Trac: Description: Right now many bootstrap events get reported when the preceding task has completed. This makes it somewhat harder to tell what has gone wrong if bootstrap progress stalls.
We should add completion milestones to bootstrap reporting. This makes bootstrap reporting more future-proof. If in the future we add a time-consuming task with (no bootstrap reporting) between two existing bootstrap tasks, it will be a little more obvious what's going on.

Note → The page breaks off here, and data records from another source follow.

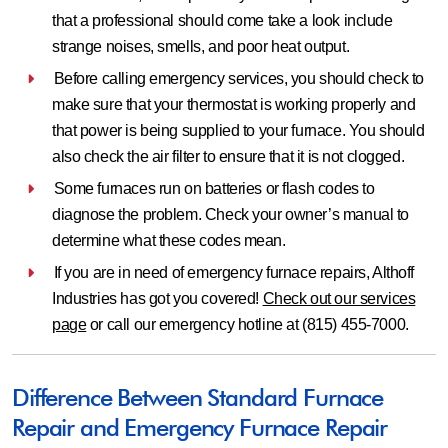
that a professional should come take a look include
strange noises, smells, and poor heat output.
Before calling emergency services, you should check to
make sure that your thermostat is working properly and
that power is being supplied to your furnace. You should
also check the air filter to ensure that it is not clogged.
Some furnaces run on batteries or flash codes to
diagnose the problem. Check your owner’s manual to
determine what these codes mean.
If you are in need of emergency furnace repairs, Althoff
Industries has got you covered!
Check out our services
page
or call our emergency hotline at (815) 455-7000.
Difference Between Standard Furnace
Repair and Emergency Furnace Repair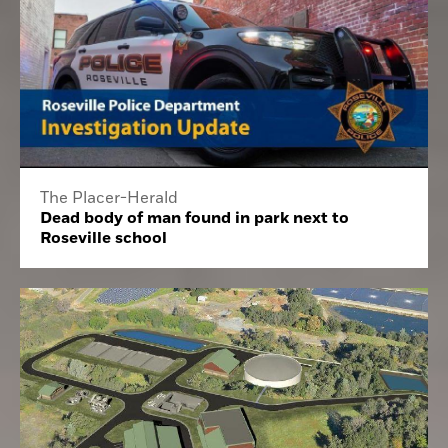
The Placer-Herald
Dead body of man found in park next to
Roseville school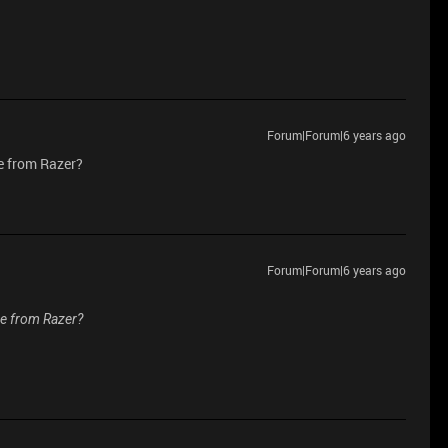
Forum|Forum|6 years ago
e from Razer?
Forum|Forum|6 years ago
se from Razer?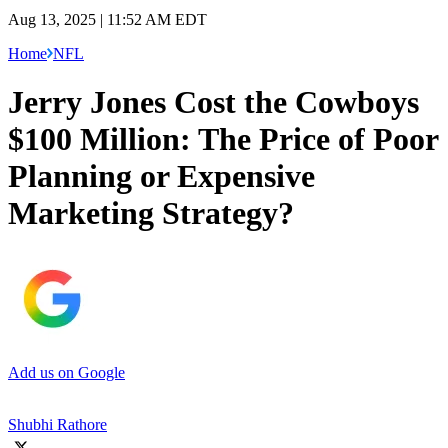
Aug 13, 2025 | 11:52 AM EDT
Home
NFL
Jerry Jones Cost the Cowboys
$100 Million: The Price of Poor
Planning or Expensive
Marketing Strategy?
Add us on Google
Shubhi Rathore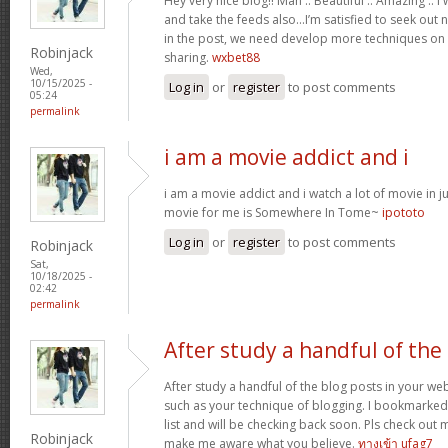
Hey very nice blog!! Man .. Beautiful .. Amazing .. 
and take the feeds also…I’m satisfied to seek out 
in the post, we need develop more techniques on t
Robinjack
sharing.
wxbet88
Wed,
10/15/2025 -
Log in
or
register
to post comments
05:24
permalink
i am a movie addict and i
i am a movie addict and i watch a lot of movie in ju
movie for me is Somewhere In Tome~
ipototo
Log in
or
register
to post comments
Robinjack
Sat,
10/18/2025 -
02:42
permalink
After study a handful of the
After study a handful of the blog posts in your web
such as your technique of blogging. I bookmarked
list and will be checking back soon. Pls check out 
Robinjack
make me aware what you believe.
ทางเข้า ufag7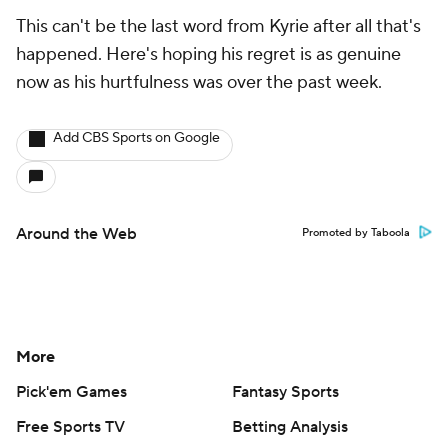
This can't be the last word from Kyrie after all that's
happened. Here's hoping his regret is as genuine
now as his hurtfulness was over the past week.
Add CBS Sports on Google
Around the Web
Promoted by Taboola
More
Pick'em Games
Fantasy Sports
Free Sports TV
Betting Analysis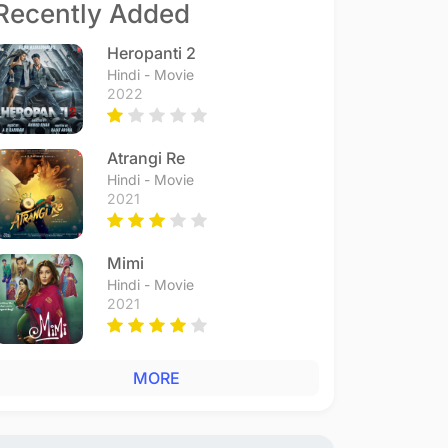
Recently Added
Heropanti 2
Hindi - Movie
2022
Atrangi Re
Hindi - Movie
2021
Mimi
Hindi - Movie
2021
MORE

For example, say we have task X followed by task Z, but then we add a lengthy task Y without adding bootstrap reporting to it. In the old scheme without completion milestones, if Y stalls, the user sees:
starting X
starting Z
[hang]
The user thinks Z has already started when no such thing has happened because Y is still in progress. If we add completion milestones, the user will see:
starting X
finished X
starting Z
finishing Z
in a normal bootstrap. If something gets stuck in task Y, the user will see:
starting X
finished X
[hang]
This will make it more clear that something got stuck in between tasks.

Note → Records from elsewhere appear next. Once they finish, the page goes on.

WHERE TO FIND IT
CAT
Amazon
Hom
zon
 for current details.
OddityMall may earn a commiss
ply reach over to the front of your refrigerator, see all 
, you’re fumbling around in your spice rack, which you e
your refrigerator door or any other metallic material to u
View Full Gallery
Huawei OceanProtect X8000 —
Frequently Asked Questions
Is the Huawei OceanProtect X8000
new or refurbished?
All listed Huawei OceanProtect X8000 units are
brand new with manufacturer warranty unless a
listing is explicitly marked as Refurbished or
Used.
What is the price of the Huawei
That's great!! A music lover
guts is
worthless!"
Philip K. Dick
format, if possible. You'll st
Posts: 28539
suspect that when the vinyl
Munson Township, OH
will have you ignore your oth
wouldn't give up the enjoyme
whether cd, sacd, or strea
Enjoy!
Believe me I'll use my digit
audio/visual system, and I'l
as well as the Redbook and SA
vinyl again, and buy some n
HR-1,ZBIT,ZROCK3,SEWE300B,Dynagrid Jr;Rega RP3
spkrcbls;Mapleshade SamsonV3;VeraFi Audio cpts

In a one-line display like Tor Launcher, the completion milestones will normally flash by quickly and not be very visible to users. Completion milestones might make the NOTICE logs a bit more verbose.
to
Right now many bootstrap events get reported when the preceding task has completed. This makes it somewhat harder to tell what has gone wrong if bootstrap progress stalls.
[edit: The following isn't necessarily the best way to fix this. It might be better to figure out how to report starting something when actually starting it.]
We should add completion milestones to bootstrap reporting. This makes bootstrap reporting more future-proof. If in the future we add a time-consuming task with (no bootstrap reporting) between two existing bootstrap tasks, it will be a little more obvious what's going on.
For example, say we have task X followed by task Z, but then we add a lengthy task Y without adding bootstrap reporting to it. In the old scheme without completion milestones, if Y stalls, the user sees:
starting X
starting Z
[hang]
The user thinks Z has already started when no such thing has happened because Y is still in progress. If we add completion milestones, the user will see:
starting X
finished X
starting Z
finishing Z
in a normal bootstrap. If something gets stuck in task Y, the user will see:
starting X
finished X
[hang]
This will make it more clear that something got stuck in between tasks.
In a one-line display like Tor Launcher, the completion milestones will normally flash by quickly and not be very visible to users. Completion milestones might make the NOTICE logs a bit more verbose. Summary: add completion milestones to bootstrap to report bootstrap phase when we actually start, not just unblock something
Deferring 51 tickets from 0.4.0.x-final. Tagging them with 040-deferred-20190220 for visibility. These are the tickets that did not get 040-must, 040-can, or tor-ci.